=== WHAT TO DO ===
Would you output each record exactly as it stands?

=== DATA RECORDS ===
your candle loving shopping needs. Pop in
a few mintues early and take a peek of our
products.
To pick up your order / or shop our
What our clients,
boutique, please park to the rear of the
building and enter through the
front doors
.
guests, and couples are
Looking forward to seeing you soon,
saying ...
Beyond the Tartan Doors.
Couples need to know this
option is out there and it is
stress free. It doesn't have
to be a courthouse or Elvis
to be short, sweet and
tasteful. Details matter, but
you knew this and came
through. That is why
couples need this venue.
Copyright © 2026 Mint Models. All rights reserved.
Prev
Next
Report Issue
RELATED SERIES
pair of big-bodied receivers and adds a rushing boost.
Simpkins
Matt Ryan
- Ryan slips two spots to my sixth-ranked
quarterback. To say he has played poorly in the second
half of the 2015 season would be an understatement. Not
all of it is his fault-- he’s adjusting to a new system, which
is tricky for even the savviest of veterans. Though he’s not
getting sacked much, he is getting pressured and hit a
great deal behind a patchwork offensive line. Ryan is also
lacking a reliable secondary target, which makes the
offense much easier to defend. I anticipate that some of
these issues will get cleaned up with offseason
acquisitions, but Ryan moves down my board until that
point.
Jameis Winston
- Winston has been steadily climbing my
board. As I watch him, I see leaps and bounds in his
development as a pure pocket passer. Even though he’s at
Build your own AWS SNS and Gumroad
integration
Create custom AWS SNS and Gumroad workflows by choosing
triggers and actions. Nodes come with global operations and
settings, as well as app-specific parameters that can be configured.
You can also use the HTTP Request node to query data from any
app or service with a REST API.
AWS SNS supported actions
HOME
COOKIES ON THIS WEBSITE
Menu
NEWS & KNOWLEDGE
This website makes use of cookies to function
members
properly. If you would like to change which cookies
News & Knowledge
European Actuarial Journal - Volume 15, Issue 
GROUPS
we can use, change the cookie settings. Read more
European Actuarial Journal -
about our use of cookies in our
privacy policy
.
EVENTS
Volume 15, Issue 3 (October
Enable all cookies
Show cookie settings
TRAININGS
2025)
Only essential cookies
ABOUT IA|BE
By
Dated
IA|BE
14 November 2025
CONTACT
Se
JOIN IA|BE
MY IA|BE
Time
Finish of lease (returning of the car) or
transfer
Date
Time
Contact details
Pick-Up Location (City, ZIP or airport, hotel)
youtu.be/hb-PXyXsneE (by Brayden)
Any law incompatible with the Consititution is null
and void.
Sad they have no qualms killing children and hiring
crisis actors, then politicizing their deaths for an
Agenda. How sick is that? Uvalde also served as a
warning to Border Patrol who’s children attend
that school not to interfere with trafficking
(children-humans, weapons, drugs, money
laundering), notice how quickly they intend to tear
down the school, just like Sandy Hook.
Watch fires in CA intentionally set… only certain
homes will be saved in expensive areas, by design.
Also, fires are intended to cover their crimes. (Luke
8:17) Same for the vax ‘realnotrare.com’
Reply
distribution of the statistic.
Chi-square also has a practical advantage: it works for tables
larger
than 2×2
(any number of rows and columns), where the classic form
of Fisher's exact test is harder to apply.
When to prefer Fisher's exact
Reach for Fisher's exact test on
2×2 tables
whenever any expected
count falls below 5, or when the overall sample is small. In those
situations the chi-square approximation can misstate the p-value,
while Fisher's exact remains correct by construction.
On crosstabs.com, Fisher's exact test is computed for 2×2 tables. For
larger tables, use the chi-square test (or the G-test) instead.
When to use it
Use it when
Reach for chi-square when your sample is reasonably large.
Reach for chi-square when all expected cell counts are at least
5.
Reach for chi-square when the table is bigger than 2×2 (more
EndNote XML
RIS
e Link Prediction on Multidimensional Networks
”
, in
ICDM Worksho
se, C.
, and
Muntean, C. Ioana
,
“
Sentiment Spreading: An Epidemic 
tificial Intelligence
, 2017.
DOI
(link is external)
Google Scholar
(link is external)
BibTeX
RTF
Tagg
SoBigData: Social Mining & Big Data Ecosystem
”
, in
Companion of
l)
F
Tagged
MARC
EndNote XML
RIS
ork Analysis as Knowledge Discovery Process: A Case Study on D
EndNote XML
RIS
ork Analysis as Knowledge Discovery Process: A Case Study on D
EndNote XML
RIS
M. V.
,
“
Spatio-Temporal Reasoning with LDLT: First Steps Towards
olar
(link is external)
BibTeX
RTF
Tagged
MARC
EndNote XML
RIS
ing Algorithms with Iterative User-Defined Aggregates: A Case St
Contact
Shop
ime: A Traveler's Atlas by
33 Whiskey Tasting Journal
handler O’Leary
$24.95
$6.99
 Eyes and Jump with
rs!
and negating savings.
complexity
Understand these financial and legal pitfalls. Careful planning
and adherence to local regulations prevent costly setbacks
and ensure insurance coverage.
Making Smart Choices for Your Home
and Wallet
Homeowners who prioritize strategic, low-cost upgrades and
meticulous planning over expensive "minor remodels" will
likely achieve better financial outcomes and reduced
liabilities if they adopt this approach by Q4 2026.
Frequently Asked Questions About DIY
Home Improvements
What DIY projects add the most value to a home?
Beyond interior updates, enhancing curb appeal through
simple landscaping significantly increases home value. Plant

=== SOLUTION TO THIS EXERCISE ===
your candle loving shopping needs. Pop in
a few mintues early and take a peek of our
products.
To pick up your order / or shop our
What our clients,
boutique, please park to the rear of the
building and enter through the
front doors
.
guests, and couples are
Looking forward to seeing you soon,
saying ...
Beyond the Tartan Doors.
Couples need to know this
option is out there and it is
stress free. It doesn't have
to be a courthouse or Elvis
to be short, sweet and
tasteful. Details matter, but
you knew this and came
through. That is why
couples need this venue.
Copyright © 2026 Mint Models. All rights reserved.
Prev
Next
Report Issue
RELATED SERIES
pair of big-bodied receivers and adds a rushing boost.
Simpkins
Matt Ryan
- Ryan slips two spots to my sixth-ranked
quarterback. To say he has played poorly in the second
half of the 2015 season would be an understatement. Not
all of it is his fault-- he’s adjusting to a new system, which
is tricky for even the savviest of veterans. Though he’s not
getting sacked much, he is getting pressured and hit a
great deal behind a patchwork offensive line. Ryan is also
lacking a reliable secondary target, which makes the
offense much easier to defend. I anticipate that some of
these issues will get cleaned up with offseason
acquisitions, but Ryan moves down my board until that
point.
Jameis Winston
- Winston has been steadily climbing my
board. As I watch him, I see leaps and bounds in his
development as a pure pocket passer. Even though he’s at
Build your own AWS SNS and Gumroad
integration
Create custom AWS SNS and Gumroad workflows by choosing
triggers and actions. Nodes come with global operations and
settings, as well as app-specific parameters that can be configured.
You can also use the HTTP Request node to query data from any
app or service with a REST API.
AWS SNS supported actions
HOME
COOKIES ON THIS WEBSITE
Menu
NEWS & KNOWLEDGE
This website makes use of cookies to function
members
properly. If you would like to change which cookies
News & Knowledge
European Actuarial Journal - Volume 15, Issue 
GROUPS
we can use, change the cookie settings. Read more
European Actuarial Journal -
about our use of cookies in our
privacy policy
.
EVENTS
Volume 15, Issue 3 (October
Enable all cookies
Show cookie settings
TRAININGS
2025)
Only essential cookies
ABOUT IA|BE
By
Dated
IA|BE
14 November 2025
CONTACT
Se
JOIN IA|BE
MY IA|BE
Time
Finish of lease (returning of the car) or
transfer
Date
Time
Contact details
Pick-Up Location (City, ZIP or airport, hotel)
youtu.be/hb-PXyXsneE (by Brayden)
Any law incompatible with the Consititution is null
and void.
Sad they have no qualms killing children and hiring
crisis actors, then politicizing their deaths for an
Agenda. How sick is that? Uvalde also served as a
warning to Border Patrol who’s children attend
that school not to interfere with trafficking
(children-humans, weapons, drugs, money
laundering), notice how quickly they intend to tear
down the school, just like Sandy Hook.
Watch fires in CA intentionally set… only certain
homes will be saved in expensive areas, by design.
Also, fires are intended to cover their crimes. (Luke
8:17) Same for the vax ‘realnotrare.com’
Reply
distribution of the statistic.
Chi-square also has a practical advantage: it works for tables
larger
than 2×2
(any number of rows and columns), where the classic form
of Fisher's exact test is harder to apply.
When to prefer Fisher's exact
Reach for Fisher's exact test on
2×2 tables
whenever any expected
count falls below 5, or when the overall sample is small. In those
situations the chi-square approximation can misstate the p-value,
while Fisher's exact remains correct by construction.
On crosstabs.com, Fisher's exact test is computed for 2×2 tables. For
larger tables, use the chi-square test (or the G-test) instead.
When to use it
Use it when
Reach for chi-square when your sample is reasonably large.
Reach for chi-square when all expected cell counts are at least
5.
Reach for chi-square when the table is bigger than 2×2 (more
EndNote XML
RIS
e Link Prediction on Multidimensional Networks
”
, in
ICDM Worksho
se, C.
, and
Muntean, C. Ioana
,
“
Sentiment Spreading: An Epidemic 
tificial Intelligence
, 2017.
DOI
(link is external)
Google Scholar
(link is external)
BibTeX
RTF
Tagg
SoBigData: Social Mining & Big Data Ecosystem
”
, in
Companion of
l)
F
Tagged
MARC
EndNote XML
RIS
ork Analysis as Knowledge Discovery Process: A Case Study on D
EndNote XML
RIS
ork Analysis as Knowledge Discovery Process: A Case Study on D
EndNote XML
RIS
M. V.
,
“
Spatio-Temporal Reasoning with LDLT: First Steps Towards
olar
(link is external)
BibTeX
RTF
Tagged
MARC
EndNote XML
RIS
ing Algorithms with Iterative User-Defined Aggregates: A Case St
Contact
Shop
ime: A Traveler's Atlas by
33 Whiskey Tasting Journal
handler O’Leary
$24.95
$6.99
 Eyes and Jump with
rs!
and negating savings.
complexity
Understand these financial and legal pitfalls. Careful planning
and adherence to local regulations prevent costly setbacks
and ensure insurance coverage.
Making Smart Choices for Your Home
and Wallet
Homeowners who prioritize strategic, low-cost upgrades and
meticulous planning over expensive "minor remodels" will
likely achieve better financial outcomes and reduced
liabilities if they adopt this approach by Q4 2026.
Frequently Asked Questions About DIY
Home Improvements
What DIY projects add the most value to a home?
Beyond interior updates, enhancing curb appeal through
simple landscaping significantly increases home value. Plant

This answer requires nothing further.